Additionally, in his Book on the Trinity he has rather odd definition of what each divine person (subsistence) is, that influences his definitions of other things elsewhere, calling the Trinitarian Persons "bundles of thoughts".
Doesn't the being of God have 1 mind and 1 will?
I recall reading complaints of his about Christ having 2 Wills and 2 minds.
And if you read on the Trinity Foundation's website the description of his book The Incarnation you will discover that it mentions controversies and misunderstandings through the Millennia about Christ having 2 wills, and also calls into questions the competency of the theologians who wrote the Creed of Chalcedon claiming they lacked proper definitions of every term they use.
Doesn't every human being know intuitively with the good common sense the Lord gave us that a person says "I" and is Self-Conscious and is the "who"?
Doesn't John 3:13 prove that Christ is 1 Divine Person who was on Earth and in Heaven simultaneously?

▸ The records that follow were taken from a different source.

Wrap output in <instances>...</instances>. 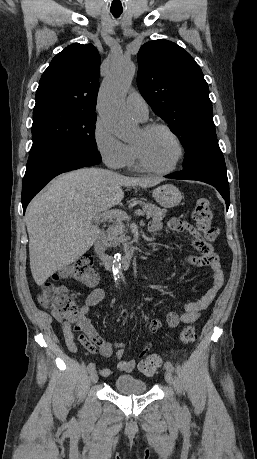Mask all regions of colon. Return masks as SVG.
Instances as JSON below:
<instances>
[{
	"label": "colon",
	"mask_w": 257,
	"mask_h": 459,
	"mask_svg": "<svg viewBox=\"0 0 257 459\" xmlns=\"http://www.w3.org/2000/svg\"><path fill=\"white\" fill-rule=\"evenodd\" d=\"M193 218L198 229L204 238L213 241L217 236V230L212 226V210L210 202L206 198L196 201ZM63 277L71 278L85 285H93L98 281L97 273L93 268V263L88 257H80L71 265L65 267L61 273ZM38 302L45 308L52 310L58 319L73 320L78 311V307L73 298L70 297L68 289L64 285L45 282L38 286ZM197 337L194 325H187L180 333V342L183 344L192 343ZM162 357L153 353L145 357L139 364V370L145 376L153 375L161 366Z\"/></svg>",
	"instance_id": "1"
}]
</instances>
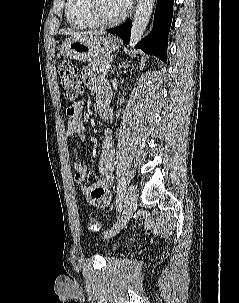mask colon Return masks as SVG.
<instances>
[{
    "label": "colon",
    "instance_id": "1",
    "mask_svg": "<svg viewBox=\"0 0 239 303\" xmlns=\"http://www.w3.org/2000/svg\"><path fill=\"white\" fill-rule=\"evenodd\" d=\"M60 83L64 92V96L69 101H74L82 92L81 80L77 69L69 63H63L59 69ZM86 226L91 232H99L101 230V222L95 216L86 218Z\"/></svg>",
    "mask_w": 239,
    "mask_h": 303
}]
</instances>
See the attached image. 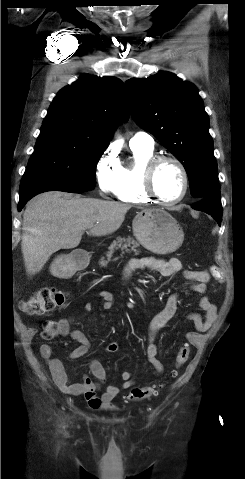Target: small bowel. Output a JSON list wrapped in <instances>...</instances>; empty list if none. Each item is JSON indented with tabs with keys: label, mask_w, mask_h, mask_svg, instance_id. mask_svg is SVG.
I'll list each match as a JSON object with an SVG mask.
<instances>
[{
	"label": "small bowel",
	"mask_w": 245,
	"mask_h": 479,
	"mask_svg": "<svg viewBox=\"0 0 245 479\" xmlns=\"http://www.w3.org/2000/svg\"><path fill=\"white\" fill-rule=\"evenodd\" d=\"M148 269L159 273L164 278H173L178 272L182 271V264L177 258L162 259L157 257H133L127 262L123 271V280L128 282L134 272ZM187 280L192 281L190 290L198 294H204L207 283L209 282V274L206 271L185 270L183 271ZM102 299V307L104 310H111L115 306L114 294L101 291L99 293ZM179 295L174 293L170 295L166 301L164 308L157 313L149 326L148 341L146 353L149 362L152 364L157 373H162L164 366L157 358L158 344L156 343V336L158 332L175 316L178 306ZM199 306L204 316L198 313L189 315V319L194 323L197 332L208 331L217 319V308L206 296H202L199 301ZM93 309L92 304H86L84 310L90 312ZM59 327V334L62 336H70L73 340L79 343L69 354L73 360L85 356L90 348V343L87 336L78 329H70V321L68 319H60L57 321ZM119 344L117 342H109L106 344V350L111 353L117 352ZM40 354L46 361L52 377L58 388L67 395L82 396L87 401L90 408L94 410L106 409L113 406V400L125 390L130 389L134 382L132 374L129 371H124L121 374L123 380L120 386H109L105 392L98 395L100 385L106 380V371L103 365L98 360H92L89 364V369L96 381L89 376H84L80 383H72L65 371V368L60 359L53 357L52 347L48 344L40 346Z\"/></svg>",
	"instance_id": "obj_1"
}]
</instances>
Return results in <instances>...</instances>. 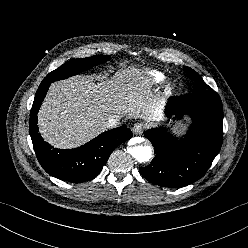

Isn't this a simultaneity of consciousness of the one Divine Person?
John 3:13 “And no man hath ascended up to heaven, but he that came down from heaven, even the Son of man which is in heaven.”
But things get even worse, causing me further SHOCK, when I learned his protege John R. Robbins describes Jesus Christ as being an "individual" (a composite being) who is "a human person indwelt by the Logos".
John R. Robbins denies that Christ is the 2nd Person of the Trinity Incarnate who is a human being and the being of God (an "impersonal" human nature and a personal divine nature), therby denying the Hypostatic Union.
How can this painful collection of such strange sayings not be considered Unorthodox, Anti-Chalcedon Creed, Anti-Athanasian Creed, Un-Confessional, and rooted in the ancient "2 person" Heresy (known as nestorianism)?